Revisiting the valence-band and core-level photoemission spectra of NiO

TL;DR

This study re-examines NiO's valence and core-level electronic structures using advanced photoemission spectroscopy, revealing the Zhang-Rice doublet bound state as the lowest energy feature, consistent with theoretical models.

Contribution

It provides a detailed analysis combining experimental PES data with a configuration-interaction model, confirming the nature of the low-energy states in NiO.

Findings

Enhanced spectral weight of the lowest energy state in bulk-sensitive core-level PES

Agreement between experimental spectra and the configuration-interaction model including bound state screening

Identification of the lowest energy state as the Zhang-Rice doublet bound state

Abstract

We have re-examined the valence-band (VB) and core-level electronic structure of NiO by means of hard and soft x-ray photoemission spectroscopy (PES).
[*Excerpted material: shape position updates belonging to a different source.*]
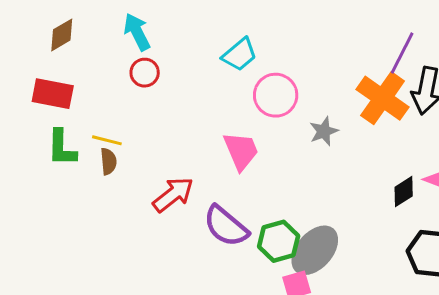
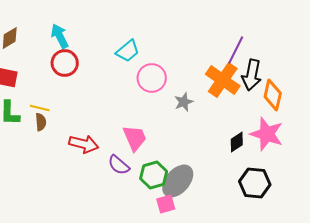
red circle: (145, 73) -> (65, 63), size x1.4
pink trapezoid: (241, 151) -> (135, 138), moved
red arrow: (173, 195) -> (84, 144), turned 52
purple semicircle: (226, 226) -> (119, 165), size x0.7

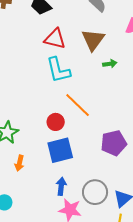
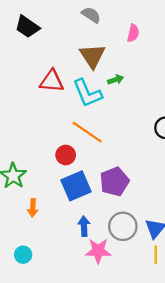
red triangle: (55, 39) -> (52, 81), moved
cyan L-shape: (58, 70) -> (87, 93), moved
purple pentagon: (114, 143) -> (114, 182), moved

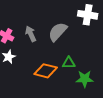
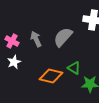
green triangle: (69, 63) -> (74, 68), turned 32

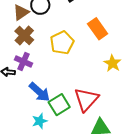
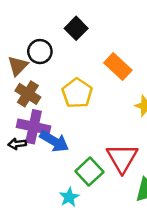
purple cross: (23, 61) -> (34, 127), size x1.4
blue arrow: (40, 92) -> (54, 141), moved

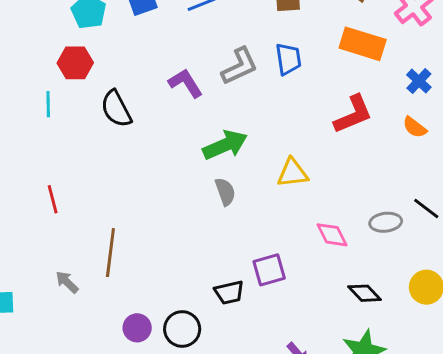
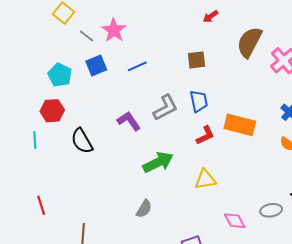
orange rectangle: (363, 44) -> (240, 125), moved
red L-shape: (353, 114) -> (205, 135), moved, size x0.7
gray semicircle: (225, 192) -> (144, 209), moved, turned 54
The spectral weight of the lowest energy state found to be enhanced in the bulk sensitive Ni 2p core-level PES. A configuration-interaction model including the bound state screening has shown significant agreement with the core-level spectra, and the off and on-resonance VB spectra. These results identify the lowest energy state in core-level and VB-PES as the Zhang-Rice doublet bound state, consistent with the spin-fermion model and recent ab initio calculation with dynamical mean-field theory (LDA + DMFT).